**The records**
>>>>>

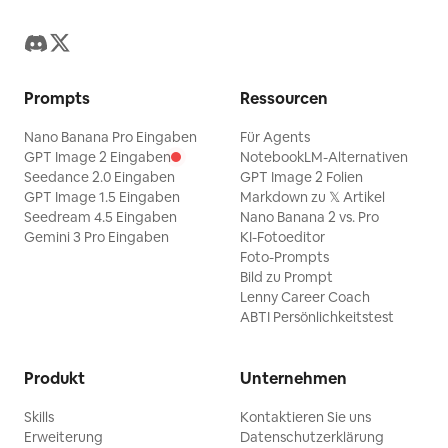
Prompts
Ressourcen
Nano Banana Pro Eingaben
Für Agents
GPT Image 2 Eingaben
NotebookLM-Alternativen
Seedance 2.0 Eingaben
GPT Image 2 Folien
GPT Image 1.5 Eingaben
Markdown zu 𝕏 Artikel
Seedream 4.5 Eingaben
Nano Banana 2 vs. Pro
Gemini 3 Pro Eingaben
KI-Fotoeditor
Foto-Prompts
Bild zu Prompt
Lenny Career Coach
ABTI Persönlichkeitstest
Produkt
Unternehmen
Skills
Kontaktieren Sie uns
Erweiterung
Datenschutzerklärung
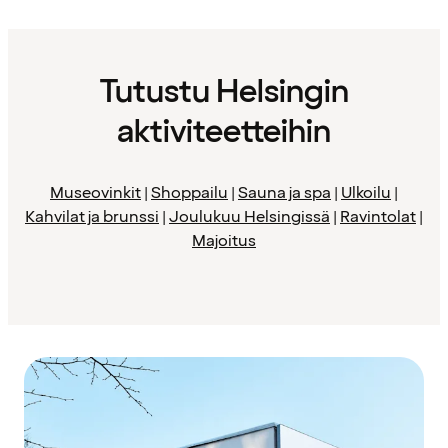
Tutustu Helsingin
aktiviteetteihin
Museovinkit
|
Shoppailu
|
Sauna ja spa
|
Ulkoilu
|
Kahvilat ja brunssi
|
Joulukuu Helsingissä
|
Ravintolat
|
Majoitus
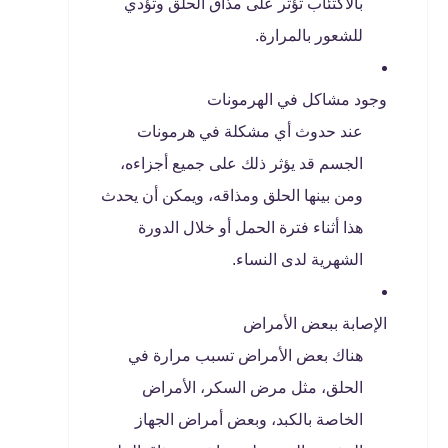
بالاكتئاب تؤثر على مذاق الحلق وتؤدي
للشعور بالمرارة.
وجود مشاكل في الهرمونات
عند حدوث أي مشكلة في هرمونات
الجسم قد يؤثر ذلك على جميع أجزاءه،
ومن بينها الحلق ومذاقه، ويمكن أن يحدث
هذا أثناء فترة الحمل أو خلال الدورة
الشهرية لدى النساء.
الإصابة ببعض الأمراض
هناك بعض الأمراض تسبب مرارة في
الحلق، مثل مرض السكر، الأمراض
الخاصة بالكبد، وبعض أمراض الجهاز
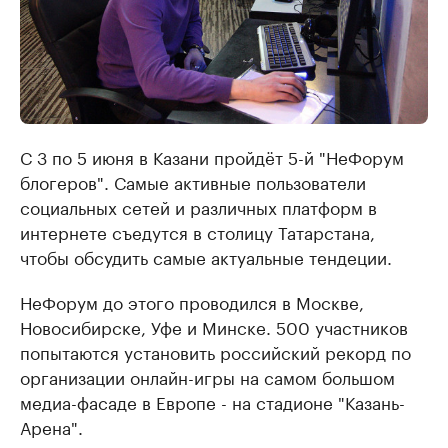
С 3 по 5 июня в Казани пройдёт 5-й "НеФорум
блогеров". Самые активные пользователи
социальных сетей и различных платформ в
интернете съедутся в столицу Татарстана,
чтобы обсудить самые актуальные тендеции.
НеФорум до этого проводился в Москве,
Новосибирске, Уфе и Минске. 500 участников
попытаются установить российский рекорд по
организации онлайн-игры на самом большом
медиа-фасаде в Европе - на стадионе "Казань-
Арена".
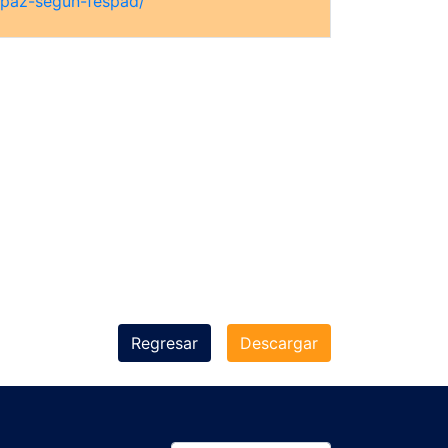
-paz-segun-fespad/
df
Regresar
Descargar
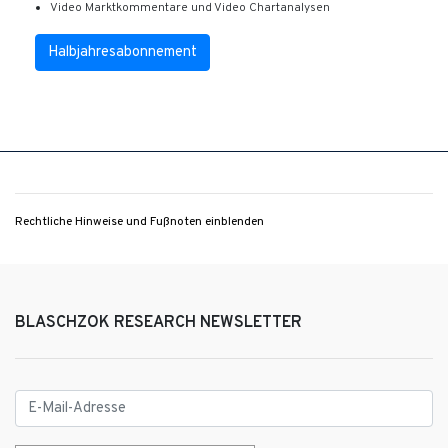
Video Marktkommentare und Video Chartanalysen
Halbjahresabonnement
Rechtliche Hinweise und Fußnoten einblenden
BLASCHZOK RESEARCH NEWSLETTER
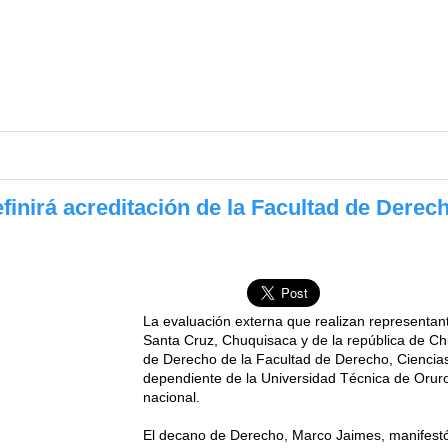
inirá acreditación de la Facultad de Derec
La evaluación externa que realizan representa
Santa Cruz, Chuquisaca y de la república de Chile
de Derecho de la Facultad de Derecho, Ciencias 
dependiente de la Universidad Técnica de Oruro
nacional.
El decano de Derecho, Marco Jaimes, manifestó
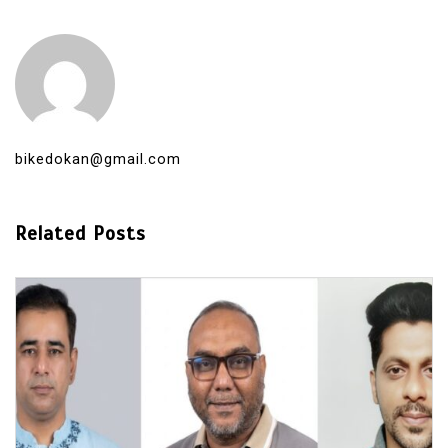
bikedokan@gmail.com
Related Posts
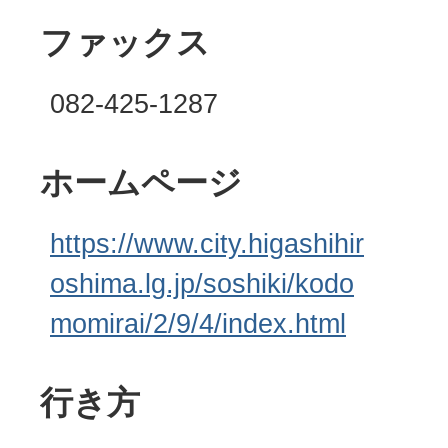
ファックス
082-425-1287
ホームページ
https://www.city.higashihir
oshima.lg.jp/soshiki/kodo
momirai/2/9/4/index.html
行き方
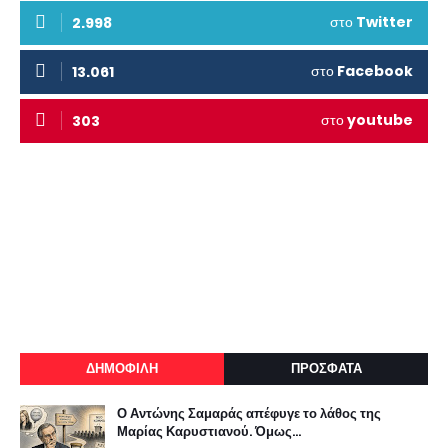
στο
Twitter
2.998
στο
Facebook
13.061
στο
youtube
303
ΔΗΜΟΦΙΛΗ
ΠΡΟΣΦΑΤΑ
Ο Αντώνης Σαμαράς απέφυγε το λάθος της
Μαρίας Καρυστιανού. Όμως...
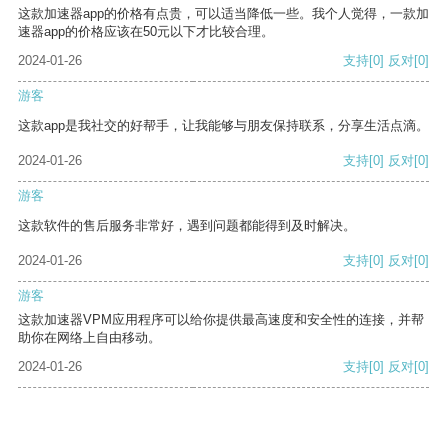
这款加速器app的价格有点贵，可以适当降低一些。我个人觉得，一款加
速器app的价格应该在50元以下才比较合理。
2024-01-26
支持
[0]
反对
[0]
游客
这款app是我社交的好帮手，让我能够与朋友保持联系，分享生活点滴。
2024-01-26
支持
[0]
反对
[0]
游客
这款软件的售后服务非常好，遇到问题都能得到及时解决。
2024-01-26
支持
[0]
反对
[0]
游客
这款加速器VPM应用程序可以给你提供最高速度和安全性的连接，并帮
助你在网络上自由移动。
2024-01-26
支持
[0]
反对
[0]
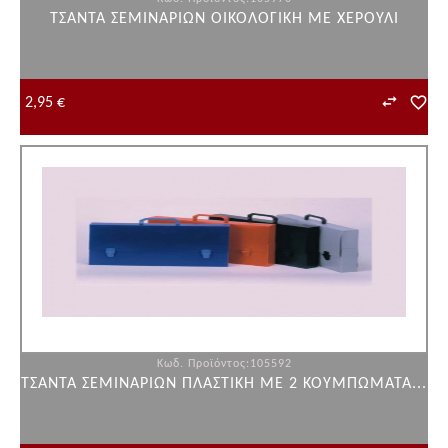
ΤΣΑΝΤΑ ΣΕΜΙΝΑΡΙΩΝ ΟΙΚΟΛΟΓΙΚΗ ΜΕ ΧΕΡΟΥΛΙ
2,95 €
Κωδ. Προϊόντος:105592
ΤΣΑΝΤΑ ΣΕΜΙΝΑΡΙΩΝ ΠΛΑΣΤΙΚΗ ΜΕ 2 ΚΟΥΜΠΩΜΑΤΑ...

<<<<<

**Work request**
Within the material above, please work out how many lines contain the word "Derecho" and give that number by itself.

**Expected answer**
2